# Sigma 70-300mm VS Sigma 55-200mm VS Tamron 70-300mm VS Nikon 55-200mm



## dan.rpo (Mar 22, 2009)

Hey all. I have had a few posts before this in the same field; 
I am in the market for a wide angle-telephoto/zoom lens. I have a Nikon D40 (so i need the built in motor). Was asked to take some candids at an upcoming wedding. Don't have an iTTL flash yet, will buy with lens. 

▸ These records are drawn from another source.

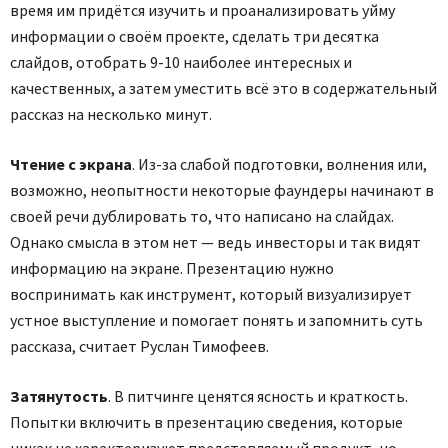
время им придётся изучить и проанализировать уйму
информации о своём проекте, сделать три десятка
слайдов, отобрать 9-10 наиболее интересных и
качественных, а затем уместить всё это в содержательный
рассказ на несколько минут.
Чтение с экрана
. Из-за слабой подготовки, волнения или,
возможно, неопытности некоторые фаундеры начинают в
своей речи дублировать то, что написано на слайдах.
Однако смысла в этом нет — ведь инвесторы и так видят
информацию на экране. Презентацию нужно
воспринимать как инструмент, который визуализирует
устное выступление и помогает понять и запомнить суть
рассказа, считает Руслан Тимофеев.
Затянутость
. В питчинге ценятся ясность и краткость.
Попытки включить в презентацию сведения, которые
никак не характеризуют представляемый продукт, но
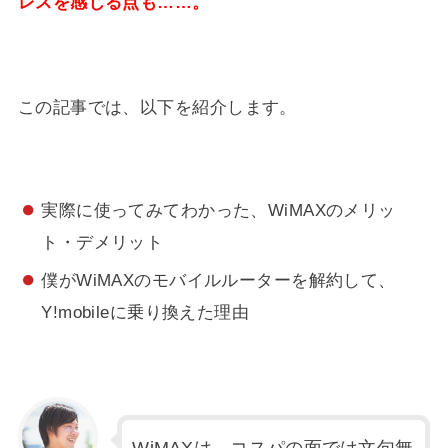
レスを感じる点も……。
この記事では、以下を紹介します。
実際に使ってみてわかった、WiMAXのメリッ
ト・デメリット
僕がWiMAXのモバイルルーターを解約して、
Y!mobileに乗り換えた理由
WiMAXは、コスパの面では文句無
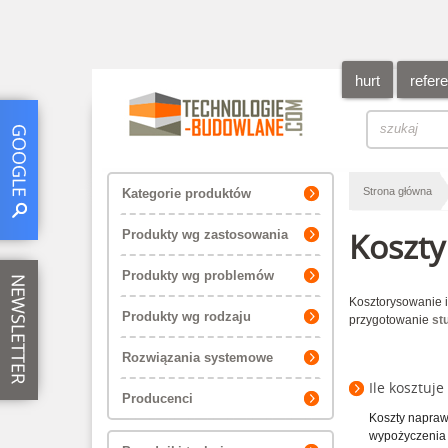
hurt
refer
Strona główna
Kategorie produktów
Koszty
Produkty wg zastosowania
Produkty wg problemów
Kosztorysowanie i
Produkty wg rodzaju
przygotowanie
st
Rozwiązania systemowe
Ile kosztuj
Producenci
Koszty napraw
wypożyczenia m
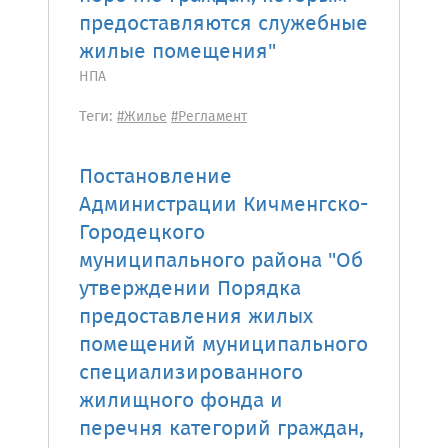
предоставляются служебные
жилые помещения"
НПА
Теги:
#Жилье
#Регламент
Постановление
Администрации Кичменгско-
Городецкого
муниципального района "Об
утверждении Порядка
предоставления жилых
помещений муниципального
специализированного
жилищного фонда и
перечня категорий граждан,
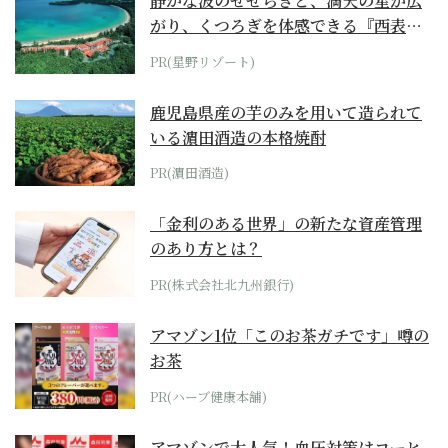
静かな波のせせらぎと、満天の星が広
がり、くつろぎを体感できる『西表島
ホテル by...
PR(星野リゾート)
鹿児島県産の芋のみを用いて造られて
いる濵田酒造の本格焼酎
PR(濵田酒造)
「金利のある世界」の新たな資産管理
のあり方とは？
PR(株式会社北九州銀行)
アマゾン1位「このお茶ガチです」噂の
お茶
PR(ハーブ健康本舗)
アマゾンで大人気！血圧対策はコーヒ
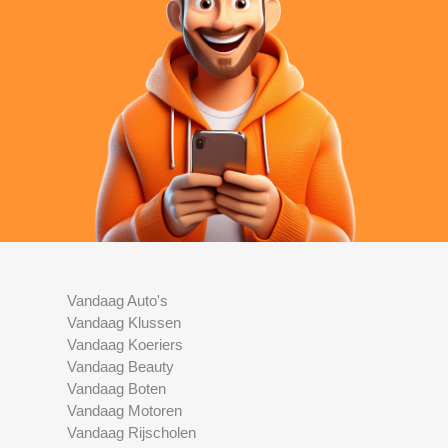
Vandaag Auto's
Vandaag Klussen
Vandaag Koeriers
Vandaag Beauty
Vandaag Boten
Vandaag Motoren
Vandaag Rijscholen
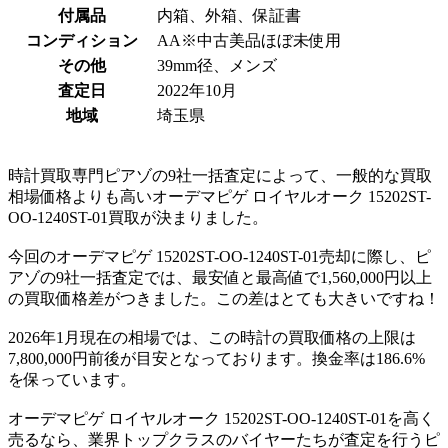
付属品
内箱、外箱、保証書
コンディション
AA※中古美品ほぼ未使用
その他
39mm径、メンズ
査定日
2022年10月
地域
埼玉県
時計買取専門ピアゾの9社一括査定によって、一般的な買取
相場価格よりも高いオーデマピゲ ロイヤルオーク 15202ST-
OO-1240ST-01買取が決まりました。
今回のオーデマピゲ 15202ST-OO-1240ST-01売却に際し、ピ
アゾの9社一括査定では、最安値と最高値で1,560,000円以上
の買取価格差がつきました。この差はとても大きいですね！
2026年1月現在の相場では、この時計の買取価格の上限は
7,800,000円前後が目安となっております。換金率は186.6%
を保っています。
オーデマピゲ ロイヤルオーク 15202ST-OO-1240ST-01を高く
売るなら、業界トップクラスのバイヤーたちが査定を行うピ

I am between these lenses: 
Sigma 70-300mm 
Sigma 55-200mm
Tamron 70-300mm
Nikon 55-200mm

Any feedback or suggestions would be greatly appreciated. Thanks!


----------



## epp_b (Mar 22, 2009)

> wide angle-telephoto/zoom lens


I'm going to assume your confused about your terminology, because "wide angle" and "telephoto" are opposites.

Given that list, I suggest the Nikon 55-200 VR.  It's plenty cheap and very good.  Make sure it's the VR version, firstly because VR is extremely useful and, secondly, because this version has vast improvements over the original.  The original is actually a pretty crappy lens while the newer, VR version is quite good.


----------



## dan.rpo (Mar 22, 2009)

well i said wideangle/telephoto in the sense that i saw some lenses that were 18-200 for example. i kinda figured 55-200 was the same as well.


----------



## dan.rpo (Mar 22, 2009)

however, i can buy the Tamron 70-300 MUCH cheaper than the Nikon 55-200VR. not sure if the tamron has vibration reduction. but why would i one choose the nikon over the tamron in this situation?


----------